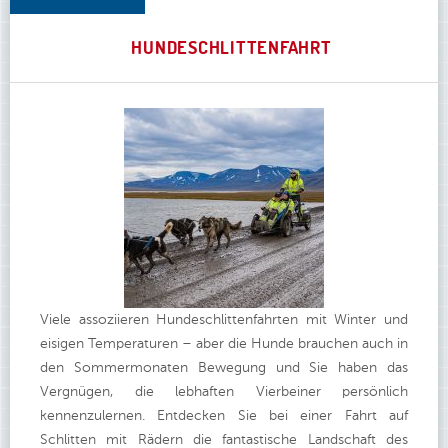
HUNDESCHLITTENFAHRT
Viele assoziieren Hundeschlittenfahrten mit Winter und
eisigen Temperaturen – aber die Hunde brauchen auch in
den Sommermonaten Bewegung und Sie haben das
Vergnügen, die lebhaften Vierbeiner persönlich
kennenzulernen. Entdecken Sie bei einer Fahrt auf
Schlitten mit Rädern die fantastische Landschaft des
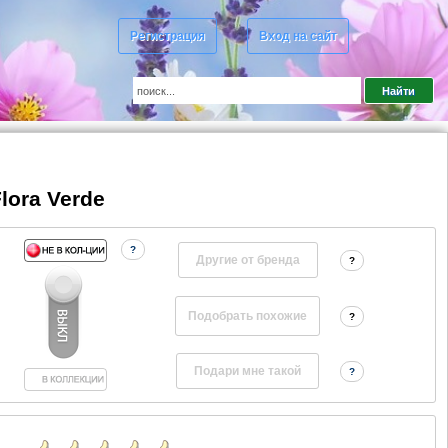
Регистрация
Вход на сайт
lora Verde
?
Другие от бренда
?
?
?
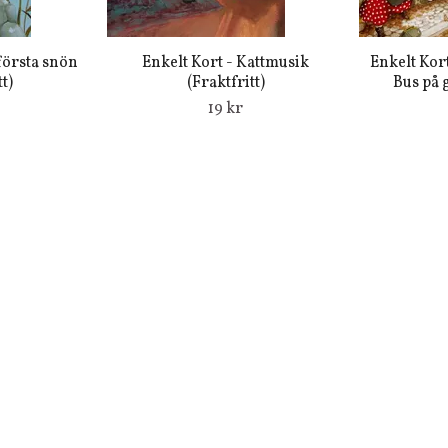
första snön
Enkelt Kort - Kattmusik
Enkelt Kor
t)
(Fraktfritt)
Bus på g
19 kr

::::::::::

• **What is needed**
Please produce an exact copy of the listing, omitting the pictures.

• **Problem solution**
HUNDESCHLITTENFAHRT
Viele assoziieren Hundeschlittenfahrten mit Winter und
eisigen Temperaturen – aber die Hunde brauchen auch in
den Sommermonaten Bewegung und Sie haben das
Vergnügen, die lebhaften Vierbeiner persönlich
kennenzulernen. Entdecken Sie bei einer Fahrt auf
Schlitten mit Rädern die fantastische Landschaft des
Регистрация
Вход на сайт
lora Verde
?
Другие от бренда
?
?
?
första snön
Enkelt Kort - Kattmusik
Enkelt Kor
t)
(Fraktfritt)
Bus på g
19 kr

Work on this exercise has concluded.